* What the task requires: In the material below, which lines hold the word "podróży"? Pick each one out.

* Record excerpts:
_ _ _
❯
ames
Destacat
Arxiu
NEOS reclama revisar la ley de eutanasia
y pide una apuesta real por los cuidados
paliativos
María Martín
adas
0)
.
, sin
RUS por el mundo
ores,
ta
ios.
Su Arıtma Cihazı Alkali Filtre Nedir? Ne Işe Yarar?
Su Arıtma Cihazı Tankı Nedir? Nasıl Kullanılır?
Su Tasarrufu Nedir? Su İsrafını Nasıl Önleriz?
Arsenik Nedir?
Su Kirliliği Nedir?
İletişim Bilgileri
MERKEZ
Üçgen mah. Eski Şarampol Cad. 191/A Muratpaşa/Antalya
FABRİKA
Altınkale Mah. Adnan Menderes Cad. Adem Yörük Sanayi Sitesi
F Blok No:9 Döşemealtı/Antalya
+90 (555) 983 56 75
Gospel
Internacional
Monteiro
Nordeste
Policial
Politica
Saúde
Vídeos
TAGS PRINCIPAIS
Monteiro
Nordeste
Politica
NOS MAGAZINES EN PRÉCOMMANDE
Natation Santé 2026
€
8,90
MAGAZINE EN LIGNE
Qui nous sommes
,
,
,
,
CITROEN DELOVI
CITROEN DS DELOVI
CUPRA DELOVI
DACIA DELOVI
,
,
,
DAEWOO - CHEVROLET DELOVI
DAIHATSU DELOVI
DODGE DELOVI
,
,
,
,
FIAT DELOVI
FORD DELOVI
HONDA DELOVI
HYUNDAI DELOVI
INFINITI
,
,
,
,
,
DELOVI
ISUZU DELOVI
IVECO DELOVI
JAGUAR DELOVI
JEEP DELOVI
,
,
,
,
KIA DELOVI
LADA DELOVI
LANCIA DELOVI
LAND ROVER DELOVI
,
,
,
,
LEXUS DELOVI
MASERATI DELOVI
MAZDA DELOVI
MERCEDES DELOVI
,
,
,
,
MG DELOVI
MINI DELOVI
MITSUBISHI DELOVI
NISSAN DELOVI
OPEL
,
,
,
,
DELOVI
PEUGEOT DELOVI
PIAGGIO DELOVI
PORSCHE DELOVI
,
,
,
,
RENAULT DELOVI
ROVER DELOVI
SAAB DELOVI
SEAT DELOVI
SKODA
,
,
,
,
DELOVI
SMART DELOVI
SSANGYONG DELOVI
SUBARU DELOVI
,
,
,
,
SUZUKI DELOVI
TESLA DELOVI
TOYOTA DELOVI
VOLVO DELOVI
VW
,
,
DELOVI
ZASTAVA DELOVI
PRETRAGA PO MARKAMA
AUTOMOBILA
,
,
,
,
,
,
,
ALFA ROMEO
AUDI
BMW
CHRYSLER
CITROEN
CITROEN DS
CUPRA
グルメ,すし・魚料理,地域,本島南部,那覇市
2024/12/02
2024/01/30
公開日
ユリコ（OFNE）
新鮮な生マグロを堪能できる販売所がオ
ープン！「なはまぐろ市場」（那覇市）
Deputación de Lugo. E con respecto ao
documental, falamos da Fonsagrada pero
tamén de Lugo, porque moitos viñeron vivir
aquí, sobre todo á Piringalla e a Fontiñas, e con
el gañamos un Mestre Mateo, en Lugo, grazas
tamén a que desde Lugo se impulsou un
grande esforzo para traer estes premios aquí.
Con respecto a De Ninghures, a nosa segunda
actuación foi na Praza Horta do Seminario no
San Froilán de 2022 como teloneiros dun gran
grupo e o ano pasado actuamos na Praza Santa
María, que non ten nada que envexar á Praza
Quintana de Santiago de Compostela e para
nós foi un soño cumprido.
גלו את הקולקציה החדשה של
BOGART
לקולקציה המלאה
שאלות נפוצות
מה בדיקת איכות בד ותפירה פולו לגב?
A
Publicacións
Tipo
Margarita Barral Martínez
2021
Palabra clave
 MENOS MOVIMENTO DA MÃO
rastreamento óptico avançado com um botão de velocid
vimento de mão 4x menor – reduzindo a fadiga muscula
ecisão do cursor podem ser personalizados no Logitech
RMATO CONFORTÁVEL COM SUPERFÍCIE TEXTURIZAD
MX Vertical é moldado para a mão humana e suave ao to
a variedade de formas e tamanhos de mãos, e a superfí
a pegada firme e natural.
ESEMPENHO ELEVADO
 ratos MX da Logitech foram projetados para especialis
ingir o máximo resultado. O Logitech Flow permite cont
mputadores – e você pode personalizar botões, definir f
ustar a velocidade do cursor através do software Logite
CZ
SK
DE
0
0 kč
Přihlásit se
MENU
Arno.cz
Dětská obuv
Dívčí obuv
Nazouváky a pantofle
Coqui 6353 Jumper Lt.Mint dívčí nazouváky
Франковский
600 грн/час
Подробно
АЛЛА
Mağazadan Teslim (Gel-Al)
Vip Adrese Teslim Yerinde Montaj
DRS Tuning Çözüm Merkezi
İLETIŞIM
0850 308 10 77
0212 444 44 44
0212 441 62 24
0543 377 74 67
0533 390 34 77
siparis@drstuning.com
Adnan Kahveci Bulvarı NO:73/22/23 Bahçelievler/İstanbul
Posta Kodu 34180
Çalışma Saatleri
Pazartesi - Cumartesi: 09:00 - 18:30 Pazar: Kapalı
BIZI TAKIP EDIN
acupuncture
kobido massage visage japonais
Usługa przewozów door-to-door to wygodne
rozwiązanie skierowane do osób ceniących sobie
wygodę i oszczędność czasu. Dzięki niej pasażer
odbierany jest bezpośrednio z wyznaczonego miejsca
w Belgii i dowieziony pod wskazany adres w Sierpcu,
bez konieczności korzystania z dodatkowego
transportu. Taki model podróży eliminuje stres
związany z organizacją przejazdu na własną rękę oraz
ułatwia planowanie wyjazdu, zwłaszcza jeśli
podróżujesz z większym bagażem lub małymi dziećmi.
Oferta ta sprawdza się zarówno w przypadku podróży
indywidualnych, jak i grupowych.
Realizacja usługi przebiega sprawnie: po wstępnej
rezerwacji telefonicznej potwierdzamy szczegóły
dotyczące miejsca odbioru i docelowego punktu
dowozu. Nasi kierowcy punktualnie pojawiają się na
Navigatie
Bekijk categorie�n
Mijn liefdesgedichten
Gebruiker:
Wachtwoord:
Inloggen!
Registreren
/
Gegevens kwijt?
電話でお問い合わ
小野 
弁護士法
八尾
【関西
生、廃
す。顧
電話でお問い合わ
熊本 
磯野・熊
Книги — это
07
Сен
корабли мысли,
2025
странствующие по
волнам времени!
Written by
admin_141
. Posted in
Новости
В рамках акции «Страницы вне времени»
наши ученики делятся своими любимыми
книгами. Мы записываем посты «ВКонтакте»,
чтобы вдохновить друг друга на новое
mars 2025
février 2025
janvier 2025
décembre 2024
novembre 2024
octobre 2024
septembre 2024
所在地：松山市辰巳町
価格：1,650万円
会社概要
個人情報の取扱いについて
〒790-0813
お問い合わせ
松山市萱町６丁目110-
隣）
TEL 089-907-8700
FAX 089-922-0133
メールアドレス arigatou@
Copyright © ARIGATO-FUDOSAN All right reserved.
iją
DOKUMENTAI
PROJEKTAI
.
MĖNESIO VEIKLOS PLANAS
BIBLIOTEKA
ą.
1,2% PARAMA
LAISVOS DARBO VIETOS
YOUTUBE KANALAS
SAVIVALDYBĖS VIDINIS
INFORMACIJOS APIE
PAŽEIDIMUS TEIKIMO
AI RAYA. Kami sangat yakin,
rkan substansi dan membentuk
_ _ _
* Result of the task:
transportu. Taki model podróży eliminuje stres
Oferta ta sprawdza się zarówno w przypadku podróży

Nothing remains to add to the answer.